On Apr 28, 2:55 am, "Kelly Jones" <kelly.terry.jo... at gmail.com> wrote: > How do I use Mathematica to solve this problem? > > I selected with replacement 100 times from a set of N objects. > The results: > > 1 item came up 4 times > 1 item came up 3 times > 10 items came up 2 times each > 73 items came up 1 time each > the other N-85 items did not come up at all > > Based on this histogram, what's the > 1) most likely value of N, and > 2) the probability distribution of N? > > Of course, I'm actually interested in the general solution: > if I select with replacement M times from a set of N objects, > and get a resulting histogram H, what's the probability > distribution of N with respect to M and H? Mathematica can do the scutwork for getting P[H|N], the conditional probability of the histogram given the set size; but P[N|H], the conditional probability of the set size given the histogram, is a Bayesian concept that requires an a priori estimate of the probability distribution of the set sizes.

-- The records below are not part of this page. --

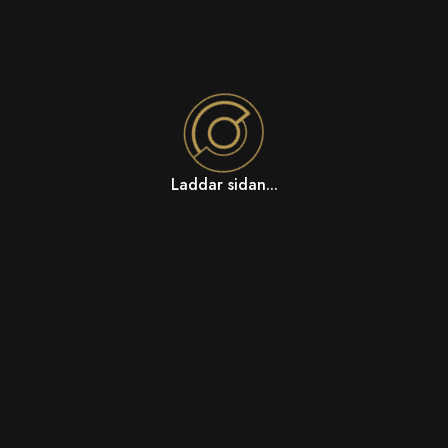
Laddar sidan...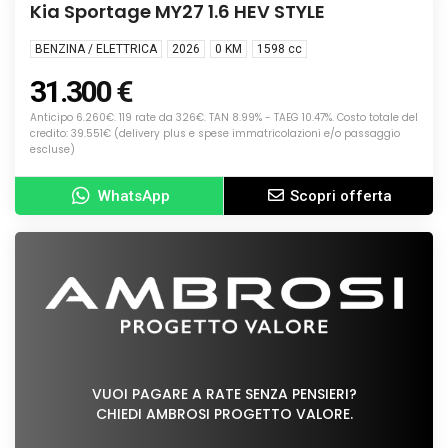
NUOVA
Kia Sportage MY27 1.6 HEV STYLE
BENZINA / ELETTRICA
2026
0 KM
1598
cc
31.300 €
Anticipo 6.260€. 119 rate da 326€. TAN 8.99% - TAEG 10.47%. Costo totale del
credito: 39.551€ (delivery plus e spese immatricolazioni e/o passaggio
escluse)
WhatsApp
Scopri offerta
VUOI PAGARE A RATE SENZA PENSIERI?
CHIEDI AMBROSI PROGETTO VALORE.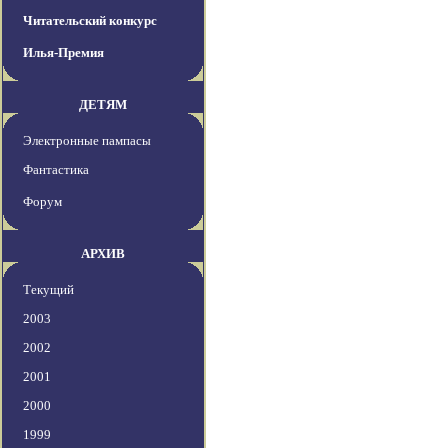
Читательский конкурс
Илья-Премия
ДЕТЯМ
Электронные пампасы
Фантастика
Форум
АРХИВ
Текущий
2003
2002
2001
2000
1999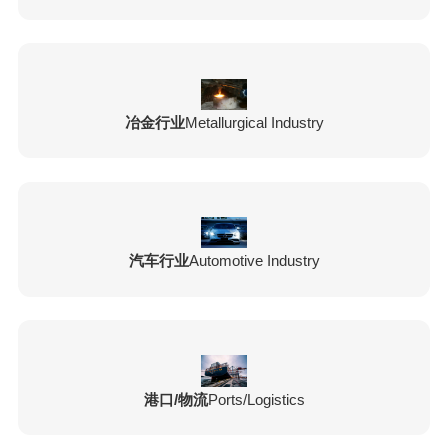
冶金行业
Metallurgical Industry
汽车行业
Automotive Industry
港口/物流
Ports/Logistics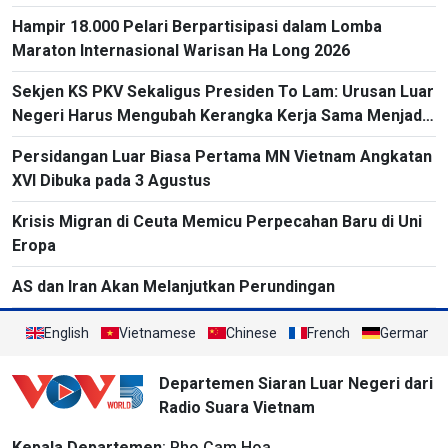
Hampir 18.000 Pelari Berpartisipasi dalam Lomba
Maraton Internasional Warisan Ha Long 2026
Sekjen KS PKV Sekaligus Presiden To Lam: Urusan Luar
Negeri Harus Mengubah Kerangka Kerja Sama Menjadi
Proyek-Proyek Konkret dan Menganggap Efektivitas
Persidangan Luar Biasa Pertama MN Vietnam Angkatan
yang Substansial sebagai Tolok Ukur
XVI Dibuka pada 3 Agustus
Krisis Migran di Ceuta Memicu Perpecahan Baru di Uni
Eropa
AS dan Iran Akan Melanjutkan Perundingan
English
Vietnamese
Chinese
French
German
Departemen Siaran Luar Negeri dari
Radio Suara Vietnam
Kepala Departemen
: Pho Cam Hoa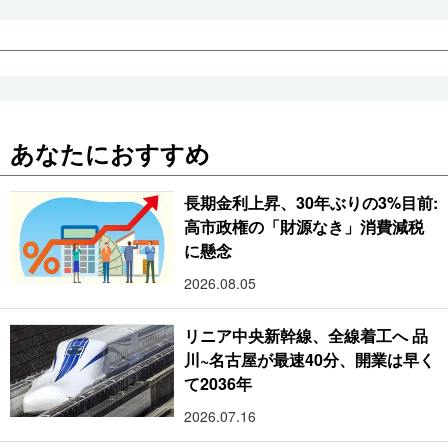
あなたにおすすめ
長期金利上昇、30年ぶりの3%目前:
高市政権の「財源なき」消費減税
に懸念
2026.08.05
リニア中央新幹線、全線着工へ 品
川~名古屋が最速40分、開業は早く
て2036年
2026.07.16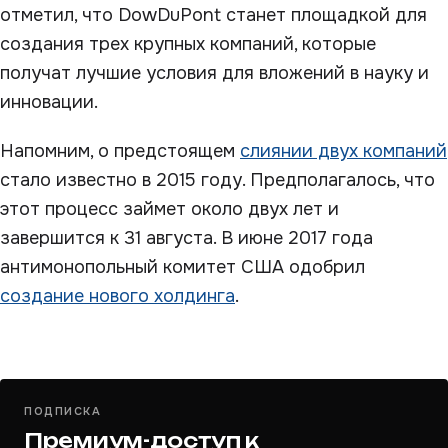
отметил, что DowDuPont станет площадкой для
создания трех крупных компаний, которые
получат лучшие условия для вложений в науку и
инновации.
Напомним, о предстоящем
слиянии двух компаний
стало известно в 2015 году. Предполагалось, что
этот процесс займет около двух лет и
завершится к 31 августа. В июне 2017 года
антимонопольный комитет США одобрил
создание нового холдинга
.
ПОДПИСКА
Премиум-доступ к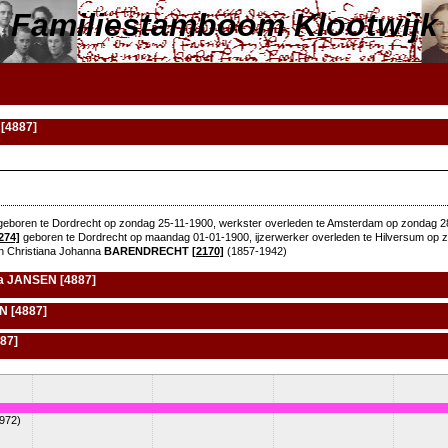
Familiestamboom Klootwijk
[4887]
eboren te Dordrecht op zondag 25-11-1900, werkster overleden te Amsterdam op zondag 28
274]
geboren te Dordrecht op maandag 01-01-1900, ijzerwerker overleden te Hilversum op za
n Christiana Johanna
BARENDRECHT
[2170]
(1857-1942)
na JANSEN [4887]
N [4887]
87]
972)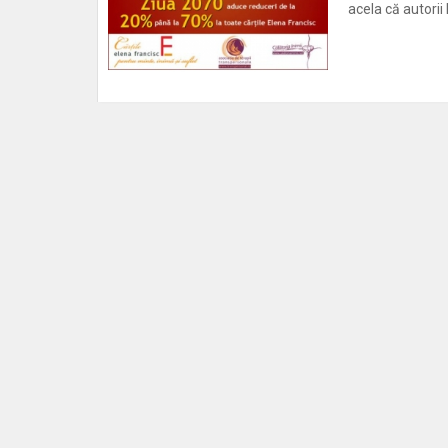
acela că autorii 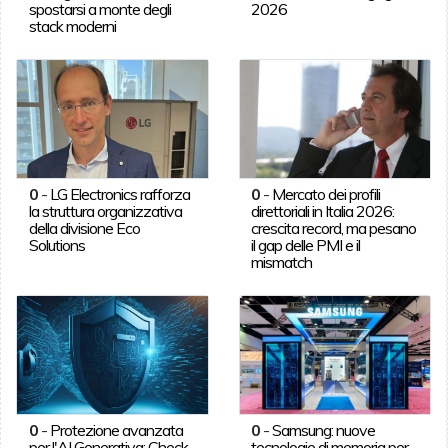
spostarsi a monte degli
2026
stack moderni
0
-
LG Electronics rafforza
0
-
Mercato dei profili
la struttura organizzativa
direttoriali in Italia 2026:
della divisione Eco
crescita record, ma pesano
Solutions
il gap delle PMI e il
mismatch
0
-
Protezione avanzata
0
-
Samsung: nuove
per l'AI Generativa: Check
tecnologie di memoria per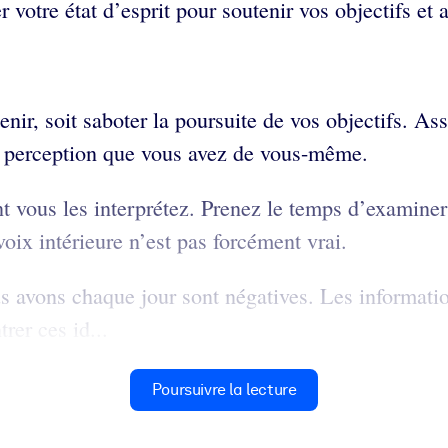
votre état d’esprit pour soutenir vos objectifs et 
nir, soit saboter la poursuite de vos objectifs. Ass
la perception que vous avez de vous-même.
 vous les interprétez. Prenez le temps d’examiner l
voix intérieure n’est pas forcément vrai.
avons chaque jour sont négatives. Les information
rer ces id...
Poursuivre la lecture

I'm switching all the variables to lowercase to avoid problems implementing this in Mathematica. You'll have to make up your own names for the several different probability functions "P" that are distinguished here by the symbols used for their arguments. Let s be a list in which s[[i]] = the number of times object i was selected. Then Length@s = n = set size, Total@s = m = number of draws, Total@Sign@s = k = the number of different objects selected, and the probability of s is P[s] = Multinomial@@s / n^m. Let h = Count[s,#]&/@Range@Max@s. Then h[[j]] = the number of items that came up j times, Total@h = k, h.Range@Length@h = m, and the probability of h is P[h|n] = P[s]*R[s], where R[s] = the number of rearrangements of s that give the same h. Both P[s] and R[s] can be expressed in terms of h,k,m,n, without reference to s itself, which is not observed. Multinomial@@s = Multinomial@@t, where t = Flatten@Table[j,{j,Length@h},{h[[j]]}], and R[s] = Binomial[n,k] Multinomial@@h, so we end up with P[h|n] = Multinomial@@t Binomial[n,k] Multinomial@@h / n^m. For h = {73,10,1,1}, the value of n that maximizes p[h|n] -- i.e., the maximum likelihood estimate of N -- is 296. However, the maximum likelihood estimate of N is not the "most likely value of N" that you requested. That would be the value of n that maximizes the Bayesian posterior probability P[h|n]*P[n] P[n|h] = --------------------. sum_n' P[h|n']*P[n'] To get P[n|h] you must supply a prior distribution P[n].